Homework

Background

For this homework we will again use data from #tidytuesday, as well as from Kaggle, this time looking at data on transit costs (from #tidytuesday) and crime rates in Denver, CO (from Kaggle). We will be using the crime.csv file from Kaggle.

Please visit each of the previous links for more information on each data source.

git/GitHub

Use of git/GitHub is optional for this homework. However, I encourage you to use these tools to help you become more fluent with them, and in particular their use in collaborating. I am therefore offering a small amount of extra credit (3 points) for all group members who complete this homework collaboratively. To obtain the three points extra credit, you must:

• Have more than two group members
• Use branching
• Use issues
• Have evidence in your commit history that all members contributed to the homework roughly equally

This is optional, but will provide you a small amount of “buffer” if you happen to lose points elsewhere on the lab.

Getting Started

You can download the tidytuesday data using one of the following approaches:

library(tidyverse)

transit_cost <- read_csv('https://raw.githubusercontent.com/rfordatascience/tidytuesday/master/data/2021/2021-01-05/transit_cost.csv')

# install.packages("tidytuesdayR")
transit_cost <- tidytuesdayR::tt_load(2021, week = 2)

The Kaggle data can be downloaded either directly from Kaggle or from canvas (it was too large to post on GitHub). Note that if you do download the data directly from Kaggle your plots may not match mine exactly, given that the data are updated daily.

Assignment

Question 1

Use the transit costs data to reproduce the following plot. To do so, you will need to do a small amount of data cleaning, then calculate the means and standard errors (of the mean) for each country. Please filter to only counties with at least three observations. To use actual country names, rather than abbreviations, join your dataset with the output from the following

install.packages("countrycode")
country_codes <- countrycode::codelist %>% 
  select(country_name = country.name.en, country = ecb)

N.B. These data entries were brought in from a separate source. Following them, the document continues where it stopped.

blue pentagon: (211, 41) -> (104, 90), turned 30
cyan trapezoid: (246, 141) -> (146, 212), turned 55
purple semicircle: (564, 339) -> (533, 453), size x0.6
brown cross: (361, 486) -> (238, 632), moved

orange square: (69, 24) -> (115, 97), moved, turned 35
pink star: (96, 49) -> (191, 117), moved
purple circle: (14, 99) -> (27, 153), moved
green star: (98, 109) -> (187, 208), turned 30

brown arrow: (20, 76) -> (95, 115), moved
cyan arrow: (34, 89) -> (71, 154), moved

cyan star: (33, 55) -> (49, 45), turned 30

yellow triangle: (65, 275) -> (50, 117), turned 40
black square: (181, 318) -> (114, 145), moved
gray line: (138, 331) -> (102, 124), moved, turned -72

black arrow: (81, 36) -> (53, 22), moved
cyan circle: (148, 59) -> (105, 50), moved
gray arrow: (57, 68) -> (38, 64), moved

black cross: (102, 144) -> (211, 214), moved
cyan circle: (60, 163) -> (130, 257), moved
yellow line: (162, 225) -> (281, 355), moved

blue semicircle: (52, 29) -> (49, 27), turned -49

As typical, the reproduction does not need to be identical, just close.

Question 2

Visualize the same relation, but displaying the uncertainty using an alternative method of your choosing.

Question 3

Compute the mean length and real_cost by city. Reproduce the following plot.

• Hint: Look into scale_size_binned()

Question 4

Using basically the same data, reproduce the following plot. Note you’ll need the country_name column in your dataset.

Question 5

Use the crime dataset to run the following code and fit the corresponding model. Note, it may take a moment to run.

model_data <- crime %>% 
  mutate(neighborhood_id = relevel(factor(neighborhood_id), ref = "barnum"))

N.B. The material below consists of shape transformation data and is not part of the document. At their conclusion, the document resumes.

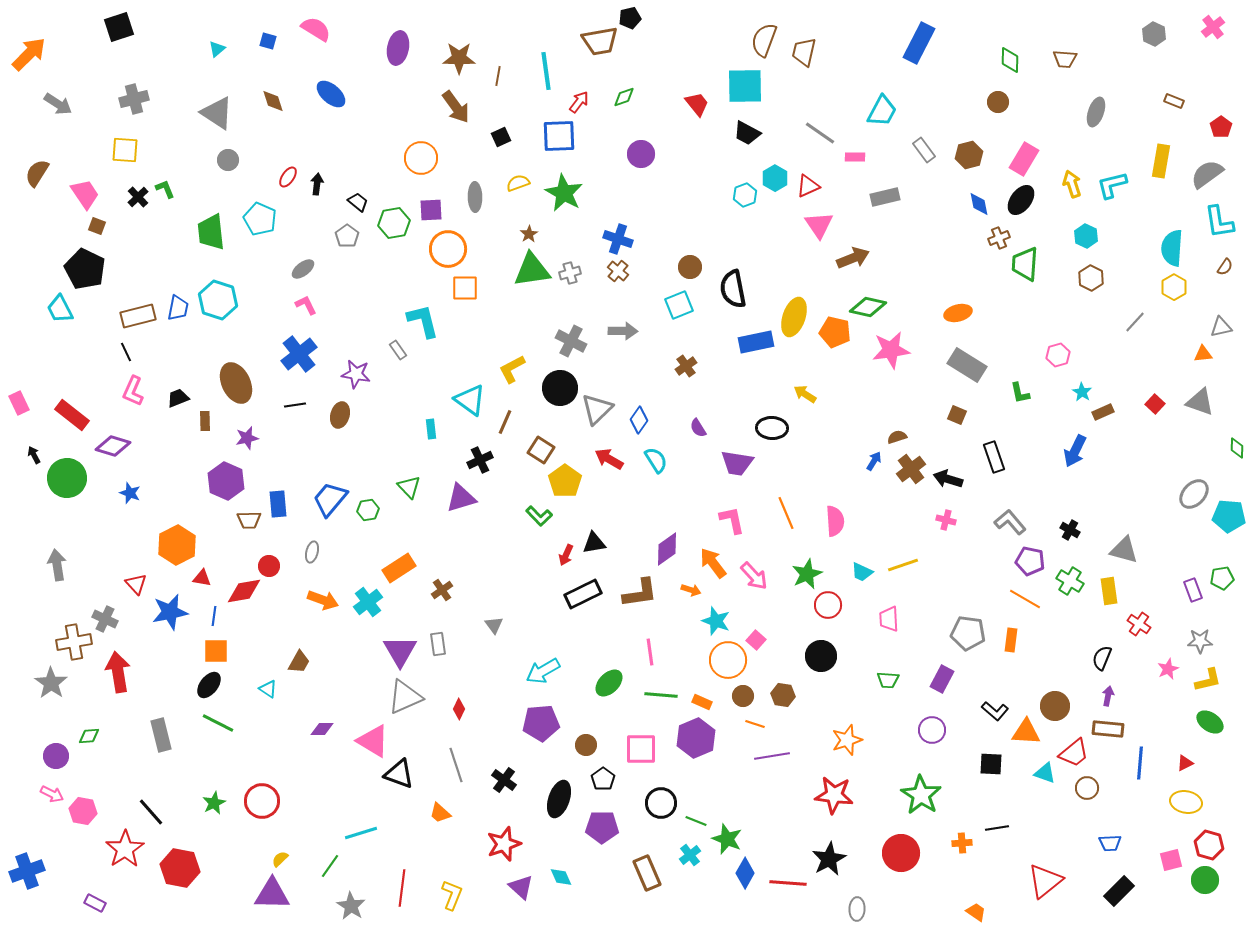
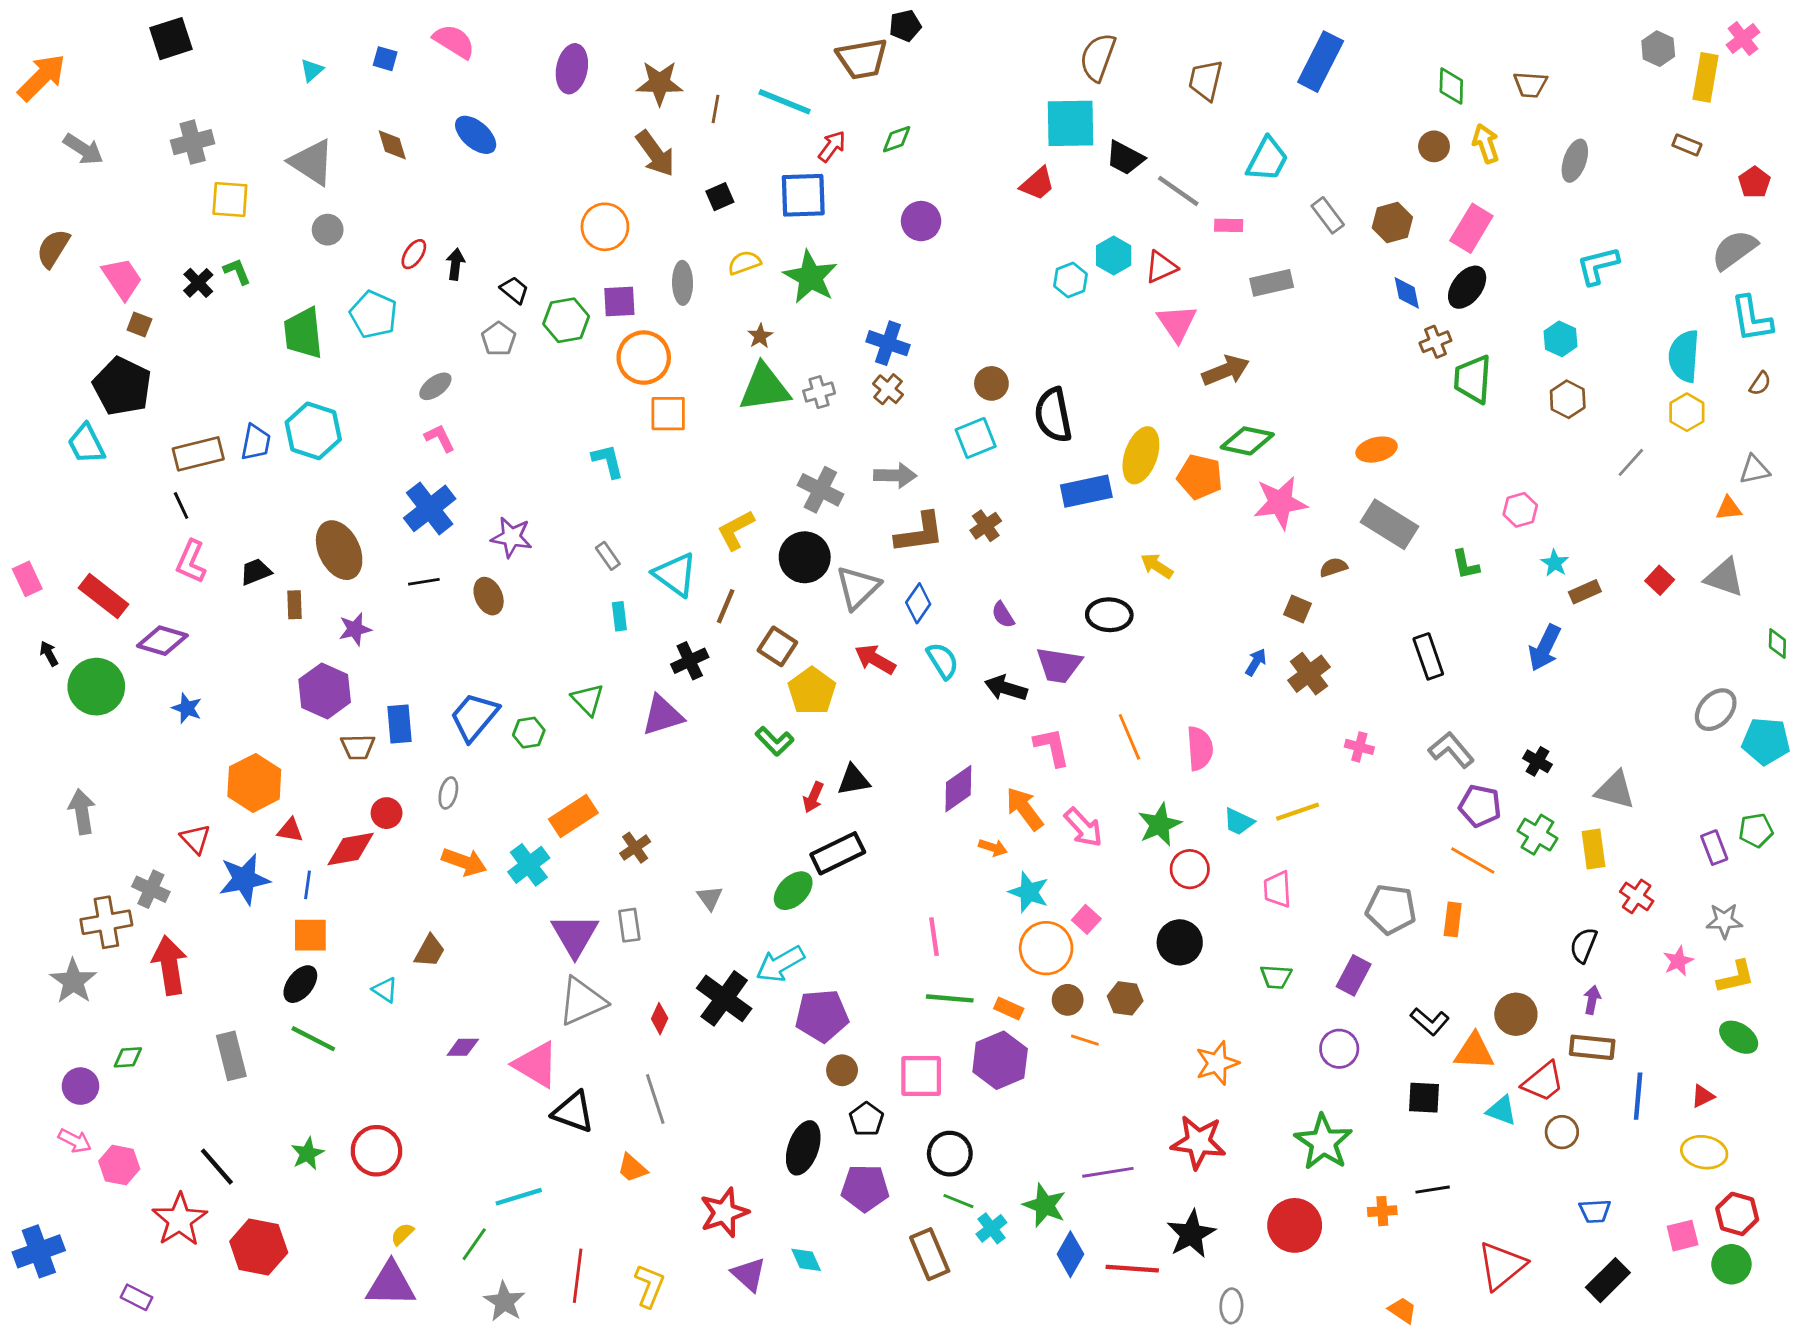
brown trapezoid: (804, 52) -> (1206, 80), moved
cyan line: (546, 71) -> (785, 102), turned -60
red trapezoid: (697, 104) -> (1037, 184), moved, turned 88
black trapezoid: (747, 133) -> (1125, 158), moved
yellow square: (125, 150) -> (230, 200), moved
yellow rectangle: (1161, 161) -> (1706, 77), moved
yellow arrow: (1072, 184) -> (1486, 143), moved
cyan L-shape: (423, 321) -> (608, 461), size x0.7
gray rectangle: (398, 350) -> (608, 556), moved
brown ellipse: (340, 415) -> (489, 596), turned -40
brown square: (957, 415) -> (1298, 609), moved
brown semicircle: (897, 437) -> (1333, 567), moved
black arrow: (948, 479) -> (1006, 688), moved
brown L-shape: (640, 593) -> (920, 533), moved
green ellipse: (609, 683) -> (793, 891), moved
purple pentagon: (541, 723) -> (822, 1016), moved
purple line: (772, 756) -> (1108, 1172), moved
black cross: (504, 780) -> (724, 998), moved, size x1.5
green line: (696, 821) -> (958, 1201), moved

m <- glm(is_crime ~ neighborhood_id, 
         data = model_data,
         family = "binomial")

This model uses neighborhood to predict whether a crime occurred or not. The reference group has been set to the “barnum” neighborhood, and the coefficents are all in comparison to this neighborhood.

Extract the output using broom::tidy

tidied <- broom::tidy(m)

Divide the probability space, [0, 1], into even bins of your choosing. For example, for 20 bins I could run the following

ppoints(20)

##  [1] 0.025 0.075 0.125 0.175 0.225 0.275 0.325 0.375 0.425 0.475 0.525 0.575
## [13] 0.625 0.675 0.725 0.775 0.825 0.875 0.925 0.975

The coefficients (tidied$estimate) for each district in the model represent the difference in crime rates between the corresponding neighborhood the Barnum neighborhood. These are reported on a log scale and can be exponentiated to provide the odds. For example the Athmar-Park neighborhood was estimated as 1.13 times more likely to have a crime occur than the Barnum neighborhood. This is the point estimate, which is our “best guess” as to the true difference, and the likelihood of alternative differences are distributed around this point with a standard deviation equal to the standard error. We can simulate data from this distribution, if we choose, or instead just use the distribution to calculate different quantiles.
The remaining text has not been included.